Long wavelength limit of evolution of nonlinear cosmological perturbations

TL;DR

This paper develops a comprehensive nonlinear perturbation theory for cosmological models with multiple scalar fields and fluids, deriving gauge-invariant variables and formulas for long wavelength evolution, and analyzes the suppression of nonlinear parameters during slow roll.

Contribution

It introduces a new long wavelength limit formula and gauge-invariant variables for nonlinear cosmological perturbations with multiple fields and fluids, extending previous linear approaches.

Findings

Derived constraints from the momentum condition for locally homogeneous universes.

Constructed gauge-invariant perturbation variables at arbitrary nonlinear order.

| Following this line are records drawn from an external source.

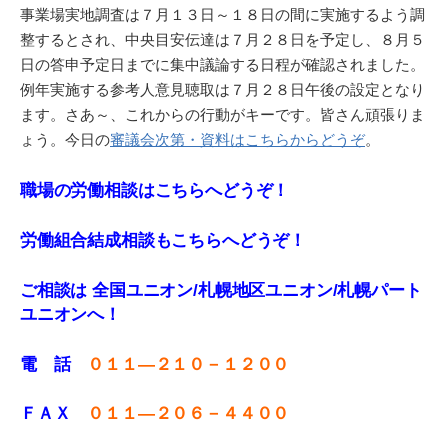
事業場実地調査は７月１３日～１８日の間に実施するよう調
整するとされ、中央目安伝達は７月２８日を予定し、８月５
日の答申予定日までに集中議論する日程が確認されました。
例年実施する参考人意見聴取は７月２８日午後の設定となり
ます。さあ～、これからの行動がキーです。皆さん頑張りま
ょう。今日の
審議会次第・資料はこちらからどうぞ
。
職場の労働相談はこちらへどうぞ！
労働組合結成相談もこちらへどうぞ！
ご相談は 全国ユニオン/札幌地区ユニオン/札幌パート
ユニオンへ！
電 話
０１１—２１０－１２００
ＦＡＸ
０１１
—
２０６－４４００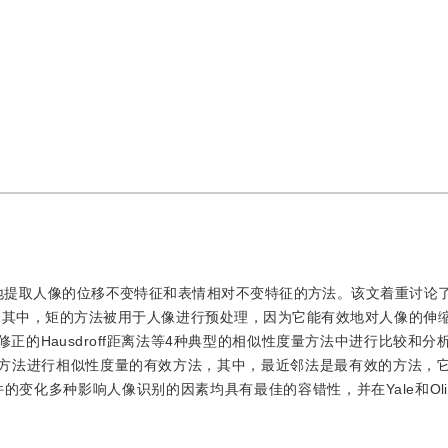
有效地提取人像的位移不变特征和表情相对不变特征的方法。该文着重讨论
。其中，矩的方法被用于人像进行预处理，因为它能有效地对人像的伸
和修正的Hausdroff距离法等4种典型的相似性度量方法中进行比较和
频谱脸方法进行相似性度量的有效方法，其中，最近邻法是最有效的方法，
化多种影响人像识别的因素均具有最佳的容错性，并在Yale和Olivet
。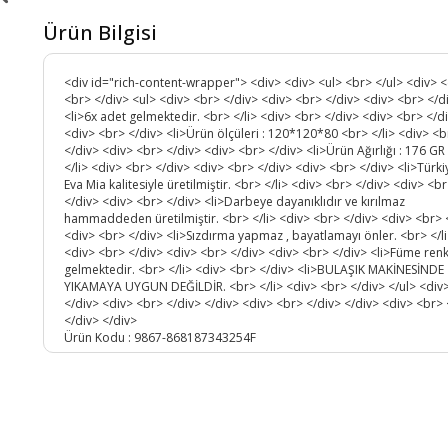
Ürün Bilgisi
<div id="rich-content-wrapper"> <div> <div> <ul> <br> </ul> <div> 
<br> </div> <ul> <div> <br> </div> <div> <br> </div> <div> <br> </d
<li>6x adet gelmektedir. <br> </li> <div> <br> </div> <div> <br> </d
<div> <br> </div> <li>Ürün ölçüleri : 120*120*80 <br> </li> <div> <b
</div> <div> <br> </div> <div> <br> </div> <li>Ürün Ağırlığı : 176 GR
</li> <div> <br> </div> <div> <br> </div> <div> <br> </div> <li>Türk
Eva Mia kalitesiyle üretilmiştir. <br> </li> <div> <br> </div> <div> <b
</div> <div> <br> </div> <li>Darbeye dayanıklıdır ve kırılmaz
hammaddeden üretilmiştir. <br> </li> <div> <br> </div> <div> <br> 
<div> <br> </div> <li>Sızdırma yapmaz , bayatlamayı önler. <br> </l
<div> <br> </div> <div> <br> </div> <div> <br> </div> <li>Füme ren
gelmektedir. <br> </li> <div> <br> </div> <li>BULAŞIK MAKİNESİNDE
YIKAMAYA UYGUN DEĞİLDİR. <br> </li> <div> <br> </div> </ul> <div
</div> <div> <br> </div> </div> <div> <br> </div> </div> <div> <br> 
</div> </div>
Ürün Kodu :
9867-868187343254F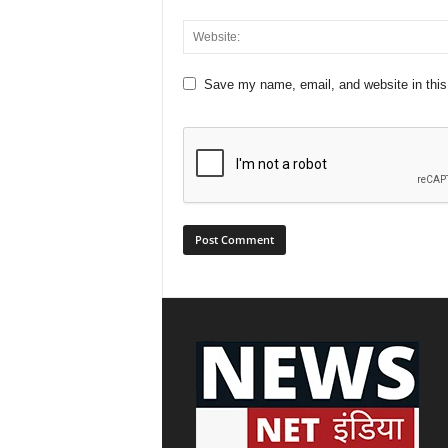
Save my name, email, and website in this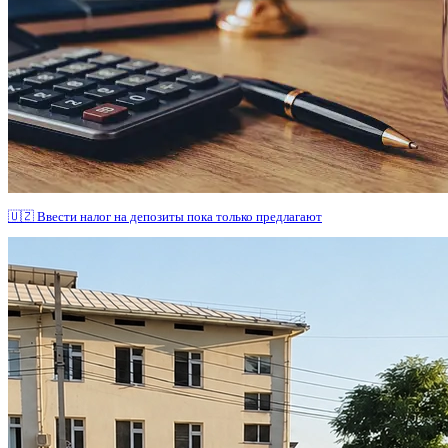
🇺🇿 Ввести налог на депозиты пока только предлагают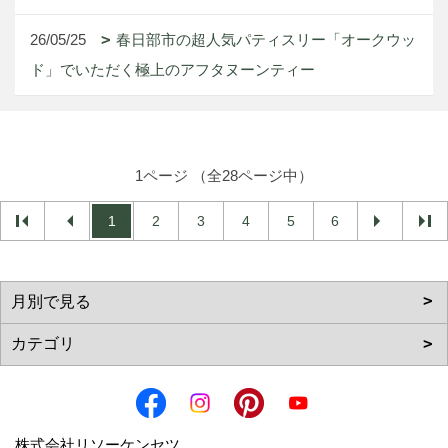
26/05/25
春日部市の超人気パティスリー「オークウッ
ド」でいただく極上のアフタヌーンティー
1ページ （全28ページ中）
1
2
3
4
5
6
株式会社リソーケンセツ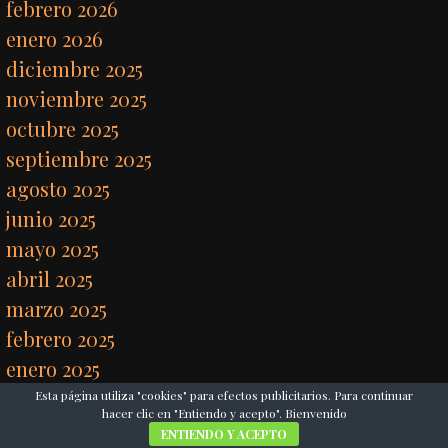
febrero 2026
enero 2026
diciembre 2025
noviembre 2025
octubre 2025
septiembre 2025
agosto 2025
junio 2025
mayo 2025
abril 2025
marzo 2025
febrero 2025
enero 2025
diciembre 2024
Esta página utiliza "cookies" para efectos publicitarios. Para continuar
hacer clic en "Entiendo y acepto". Bienvenido
noviembre 2024
ENTIENDO Y ACEPTO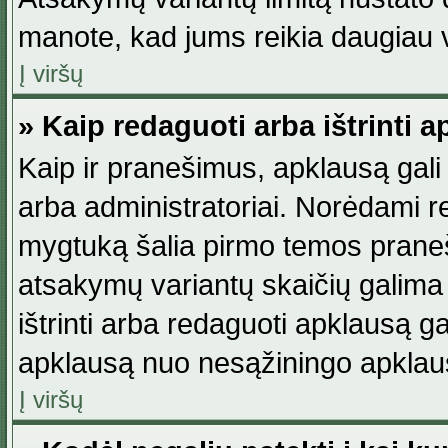
manote, kad jums reikia daugiau v
Į viršų
» Kaip redaguoti arba ištrinti 
Kaip ir pranešimus, apklausą gali 
arba administratoriai. Norėdami 
mygtuką šalia pirmo temos praneši
atsakymų variantų skaičių galima 
ištrinti arba redaguoti apklausą ga
apklausą nuo nesąžiningo apklaus
Į viršų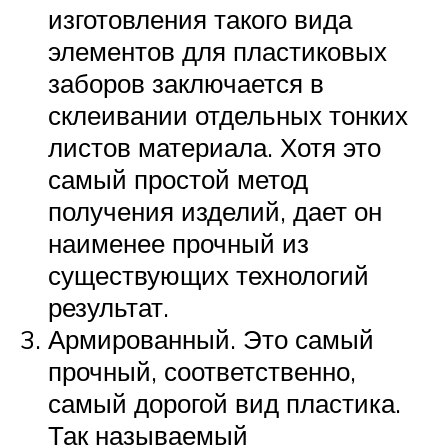
изготовления такого вида
элементов для пластиковых
заборов заключается в
склеивании отдельных тонких
листов материала. Хотя это
самый простой метод
получения изделий, дает он
наименее прочный из
существующих технологий
результат.
Армированный. Это самый
прочный, соответственно,
самый дорогой вид пластика.
Так называемый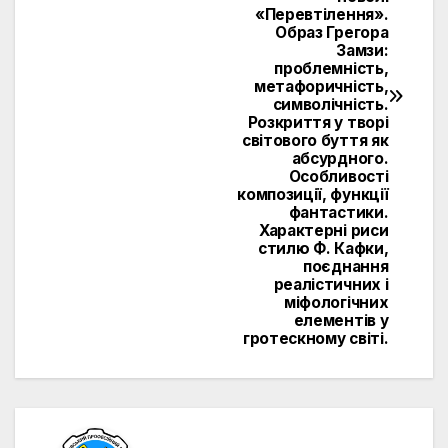
«Перевтілення».
Образ Грегора
Замзи:
проблемність,
метафоричність,
символічність.
Розкриття у творі
світового буття як
абсурдного.
Особливості
композиції, функції
фантастики.
Характерні риси
стилю Ф. Кафки,
поєднання
реалістичних і
міфологічних
елементів у
гротескному світі.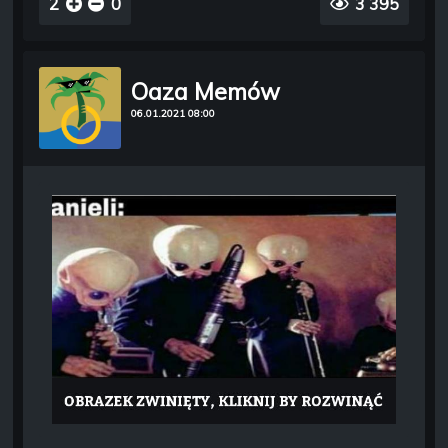
2
0
3 395
Oaza Memów
06.01.2021 08:00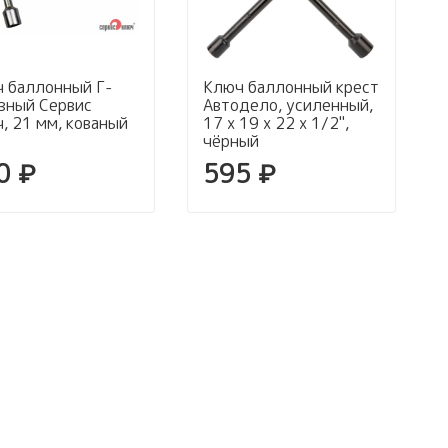
 баллонный Г-
Ключ баллонный крест
зный Сервис
Автодело, усиленный,
, 21 мм, кованый
17 х 19 х 22 х 1/2",
чёрный
0 ₽
595 ₽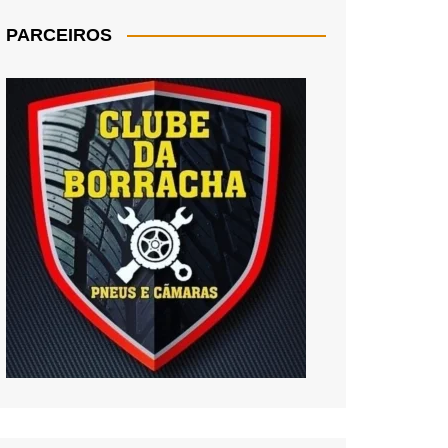
PARCEIROS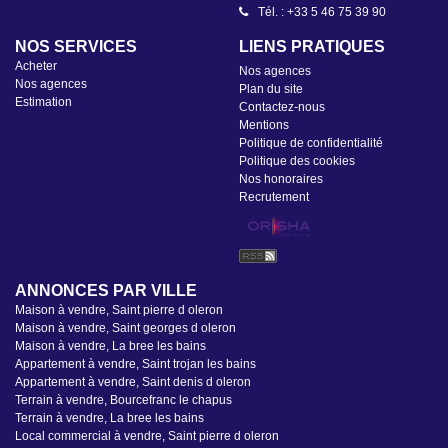
Tél. : +33 5 46 75 39 90
Tél. : +33 5 46 47 92 49
NOS SERVICES
LIENS PRATIQUES
Acheter
Nos agences
Nos agences
Plan du site
Estimation
Contactez-nous
Mentions
Politique de confidentialité
Politique des cookies
Nos honoraires
Recrutement
ANNONCES PAR VILLE
Maison à vendre, Saint pierre d oleron
Maison à vendre, Saint georges d oleron
Maison à vendre, La bree les bains
Appartement à vendre, Saint trojan les bains
Appartement à vendre, Saint denis d oleron
Terrain à vendre, Bourcefranc le chapus
Terrain à vendre, La bree les bains
Local commercial à vendre, Saint pierre d oleron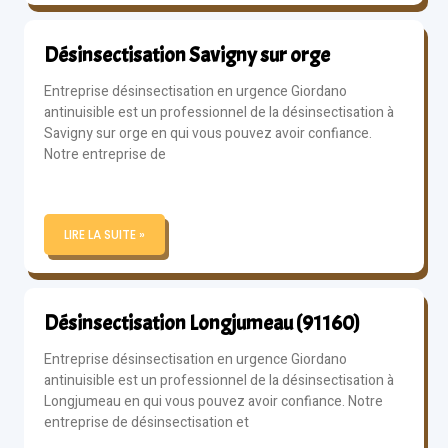
Désinsectisation Savigny sur orge
Entreprise désinsectisation en urgence Giordano
antinuisible est un professionnel de la désinsectisation à
Savigny sur orge en qui vous pouvez avoir confiance.
Notre entreprise de
LIRE LA SUITE »
Désinsectisation Longjumeau (91160)
Entreprise désinsectisation en urgence Giordano
antinuisible est un professionnel de la désinsectisation à
Longjumeau en qui vous pouvez avoir confiance. Notre
entreprise de désinsectisation et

Showed nonlinear parameters like fNL and gNL are suppressed by slow roll parameters.

Abstract

In the general matter composition where the multiple scalar fields and the multiple perfect fluids coexist, in the leading order of the gradient expansion, we construct all of the solutions of the nonlinear evolutions of the locally homogeneous universe. From the momentum constraint, we derive the constraints which the solution constants of the locally homogeneous universe must satisfy. We construct the gauge invariant perturbation variables in the arbitrarily higher order nonlinear cosmological perturbation theory around the spatially flat Friedmann-Robertson-Walker universe. We construct the nonlinear long wavelength limit formula representing the long wavelength limit of the evolution of the nonlinear gauge invariant perturbation variables in terms of perturbations of the evolutions of the locally homogeneous universe. By using the long wavelength limit formula, we investigate the evolution of nonlinear cosmological perturbations in the universe dominated by the multiple slow rolling scalar fields with an arbitrary potential. The tau function and the N potential introduced in this paper make it possible to write the evolution of the multiple slow rolling scalar fields with an arbitrary interaction potential and the arbitrarily higher order nonlinear Bardeen parameter at the end of the slow rolling phase analytically. It is shown that the nonlinear parameters such as fNL and gNL are suppressed by the slow rolling expansion parameters.